Complaint against Cablevision; other business briefs
Complaint against Cablevision
The National Labor Relations Board has told Cablevision Systems Corp. it plans to file a complaint against the company in a dispute over union representation of about 300 employees in Brooklyn, officials confirmed Thursday. NLRB spokeswoman Nancy Cleeland said the federal agency would only file the complaint if its proposal for settlement talks is rejected. The NLRB is responding to the Communications Workers of America, which accuses Cablevision of bad-faith bargaining and wrongfully terminating 22 workers. CWA and Cablevision have been negotiating their first contract since technicians voted in January 2012 to join the union. Cablevision spokeswoman Sarah Chaikin Thursday called CWA's allegations "factually inaccurate and woefully out of date." Cablevision has previously said it rehired the 22 affected workers and has participated in contract talks. Chaikin also said "it would be outrageous" if the NLRB dismissed a request from some Cablevision employees in Brooklyn to hold a vote on whether to decertify the union. CWA official Chris Calabrese urged Cablevision "to stop repeated and outrageous violations of federal labor law, and to come to the bargaining table and negotiate in good faith." Earlier this week, Cablevision turned down NLRB talks aimed at settling a separate union dispute in the Bronx. The Bethpage-based company, which owns Newsday, is overwhelmingly nonunion but some Newsday employees are represented by the Teamsters union. -- James T. Madore
Airlines' on-time data declines
Airlines are struggling to get planes to the gate on time. The government said Thursday that 80.3 percent of flights by U.S. carriers arrived on time in January and February. That's down from a record 84.9 percent during last year's storm-free winter. Hawaiian Airlines had the best on-time rating in February at 91.8 percent. Delta was best among the nation's five largest airlines, at 86.2 percent. A flight is still considered on time if it arrives within 15 minutes of its scheduled time.
Cold slows spring clothes buys
So much for new spring shorts and T-shirts. As cold weather lingered across most of the country, Americans shopped modestly in March.
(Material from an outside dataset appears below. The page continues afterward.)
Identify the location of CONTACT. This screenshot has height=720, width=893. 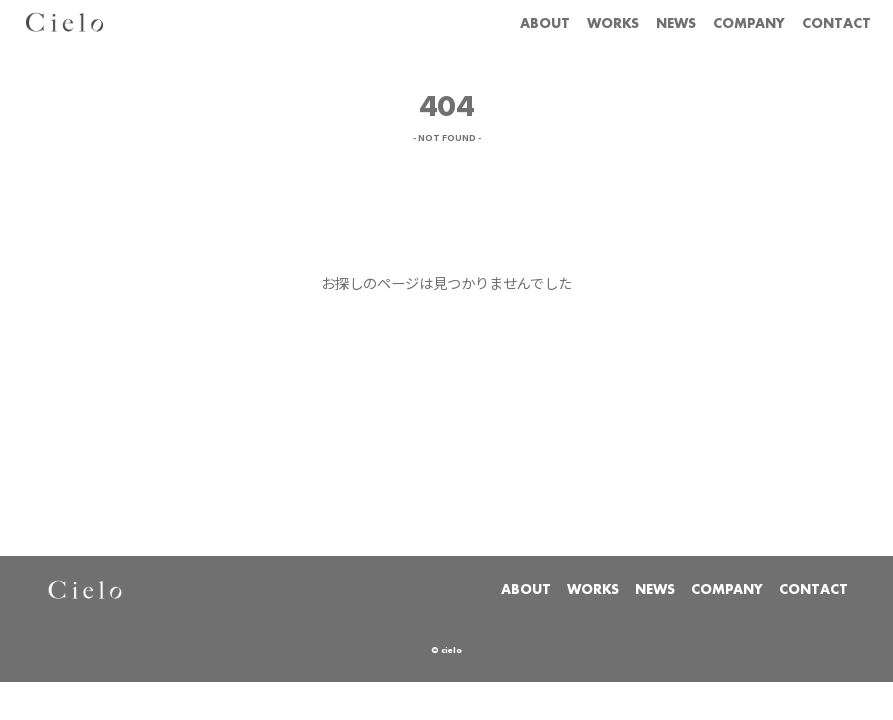
(836, 24).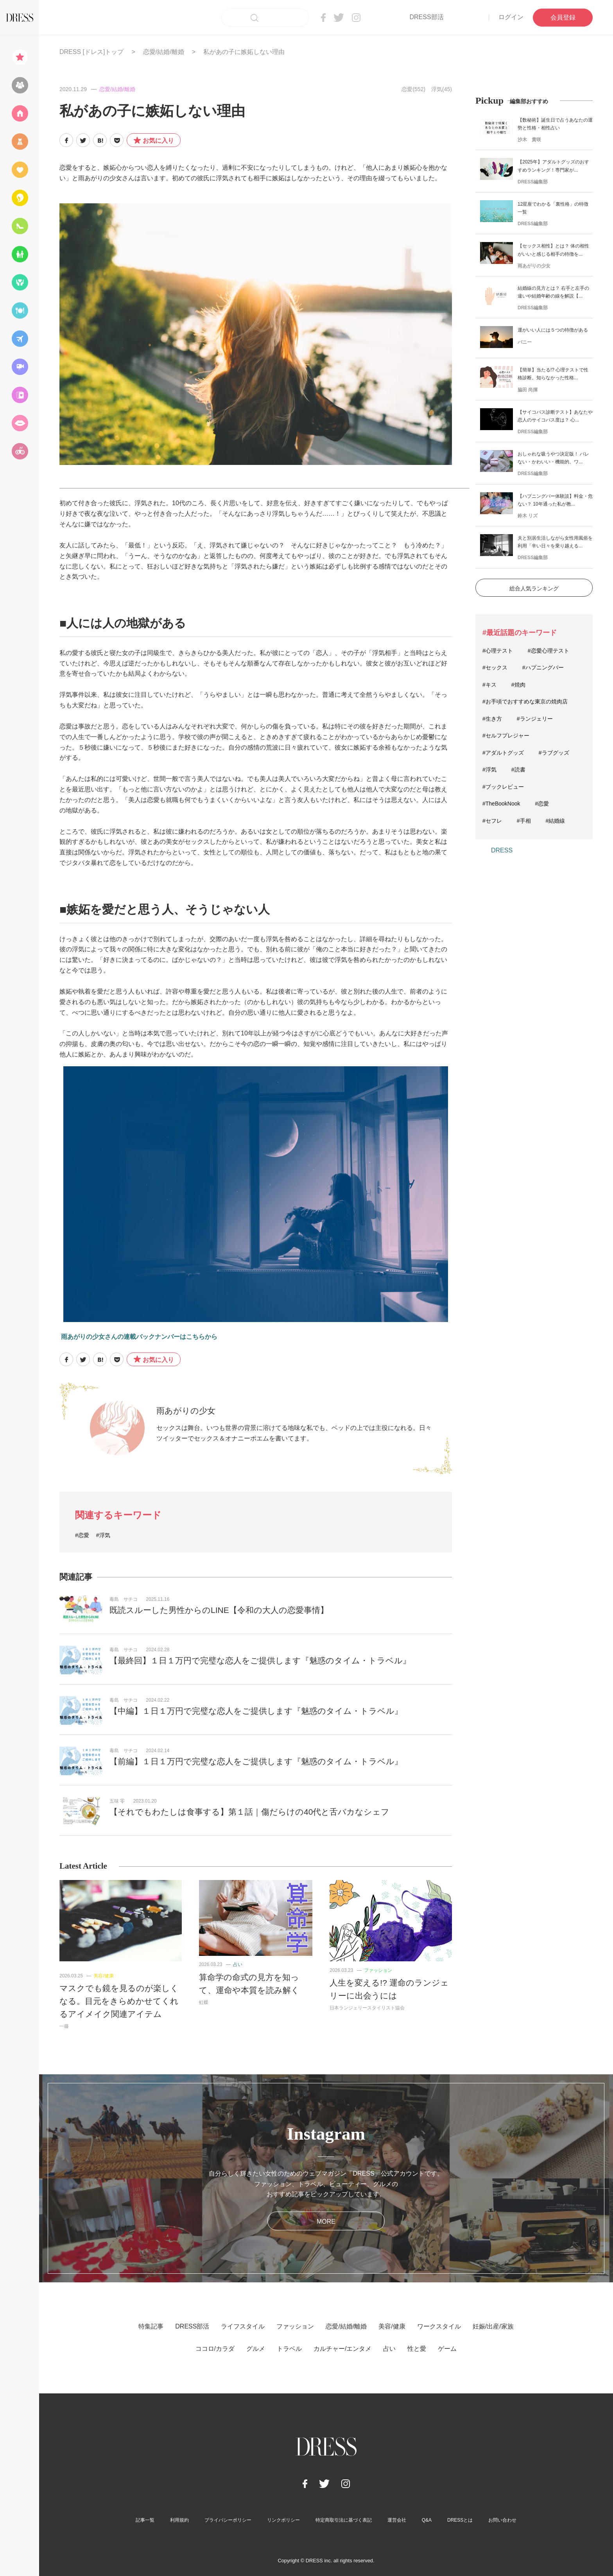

U.S. retailers reported a key revenue figure rose slightly during the month, as shoppers held back on spending because of the cold weather across the nation, particularly the Midwest and East Coast, and continued fears about the economy. According to a preliminary tally of 15 retailers by the International Council of Shopping Centers, revenue in stores open at least a year rose just 1.4 percent, or 2.2 percent excluding drugstores. That was below expectations, said Michael Niemira, chief economist at the ICSC.
Burger King CEO to head Heinz
The new owners of Heinz are tapping Burger King CEO Bernardo Hees as the company's next top executive, a move that installs one of their own at the helm of the ketchup maker. It also signals other big changes could be in store for 144-year-old Heinz. The Pittsburgh-based company announced in February it was being acquired and taken private by Warren Buffett's Berkshire Hathaway and 3G Capital, a private investment firm run by Brazilian billionaires. The firms noted at the time that Berkshire would act as a financing partner while 3G would run the company. The appointment is further evidence that Heinz will be an active investment by 3G, in contrast to Buffett's traditionally more passive approach. Hees, a 43-year-old Brazilian who is a partner at 3G, became CEO of Burger King after the firm bought the struggling hamburger chain in 2010. He slashed costs, revamped the chain's menu and launched a major marketing campaign to challenge longtime rival McDonald's.